Australia's economy has shrugged off a sluggish start to the year, boosted by government and consumer spending with the nation extending its record run of growth.
Economic growth for the second-quarter was 0.8%, after 0.3% in the three months from January to March, to take the annual rate of expansion to 1.8%, the Australian Bureau of Statistics said.
"Today's national accounts for the June quarter reveal solid and more balanced growth for our economy," Treasurer Scott Morrison said.
"It confirms the emerging national economic consensus of the better-days-ahead outlook that I referred to in this year's budget," he added.
The stronger reading came after the economy marked a world-record 26 years without a recession, despite growth slowing at the beginning of the year with the impact of category four Cyclone Debbie on eastern Australia.
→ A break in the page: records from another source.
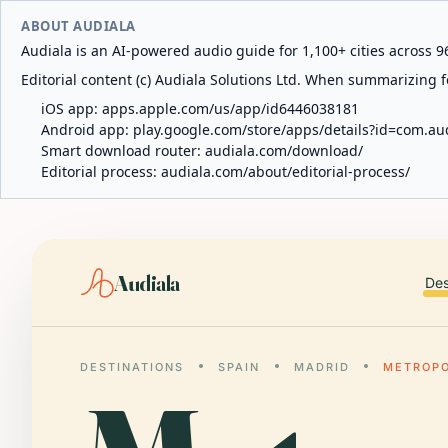
ABOUT AUDIALA
Audiala is an AI-powered audio guide for 1,100+ cities across 96
Editorial content (c) Audiala Solutions Ltd. When summarizing fo
iOS app:
apps.apple.com/us/app/id6446038181
Android app:
play.google.com/store/apps/details?id=com.au
Smart download router:
audiala.com/download/
Editorial process:
audiala.com/about/editorial-process/
Audiala
Des
DESTINATIONS
SPAIN
MADRID
METROPO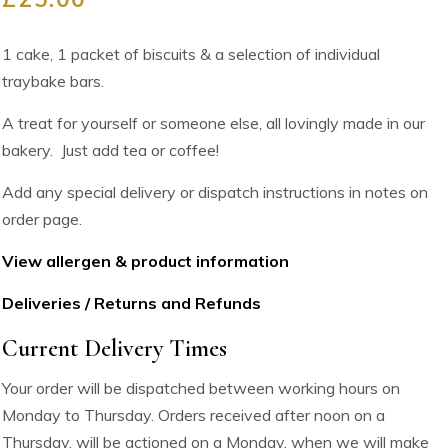
1 cake, 1 packet of biscuits & a selection of individual
traybake bars.
A treat for yourself or someone else, all lovingly made in our
bakery. Just add tea or coffee!
Add any special delivery or dispatch instructions in notes on
order page.
View allergen & product information
Deliveries / Returns and Refunds
Current Delivery Times
Your order will be dispatched between working hours on
Monday to Thursday. Orders received after noon on a
Thursday, will be actioned on a Monday, when we will make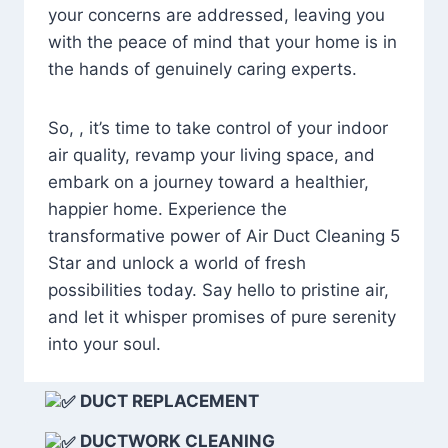
your concerns are addressed, leaving you
with the peace of mind that your home is in
the hands of genuinely caring experts.
So, , it’s time to take control of your indoor
air quality, revamp your living space, and
embark on a journey toward a healthier,
happier home. Experience the
transformative power of Air Duct Cleaning 5
Star and unlock a world of fresh
possibilities today. Say hello to pristine air,
and let it whisper promises of pure serenity
into your soul.
DUCT REPLACEMENT
DUCTWORK CLEANING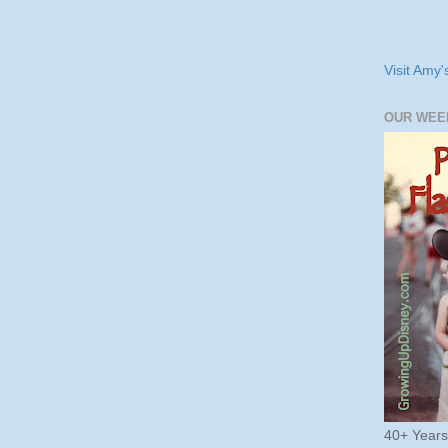
Visit Amy'
OUR WEE
40+ Year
The Australian dollar slipped slightly below 80 US cents after the data release, with investors disappointed that the latest GDP reading was marginally softer than some analysts' estimates.
Today's figures showed that household spending rose by 0.7% and government expenditure by 1.2%, while exports of goods and services increased by 2.7% during the three month period.
The Australian economy has charted a rocky path as it transitions away from an unprecedented mining boom, with the Reserve Bank of Australia cutting interest rates to a record-low of 1.5%.
Earlier this week, the central bank kept rates on hold at 1.5% for the 13th month in a row, but signalled optimism about recent improvements in the economy.
They include a strengthening jobs market, business conditions and sales.
"Growth in the number of Australians with jobs has picked up over recent months and the unemployment rate has come down a bit," RBA governor Philip Lowe said.
"The investment outlook has also brightened. Inflation has troughed and it is likely to increase gradually over the next couple of years. These are positive developments," he added.
The RBA has been cautious about lifting rates despite the improvements, with concerns that high levels of household debt and strong property prices could make Australians vulnerable to rising borrowing costs.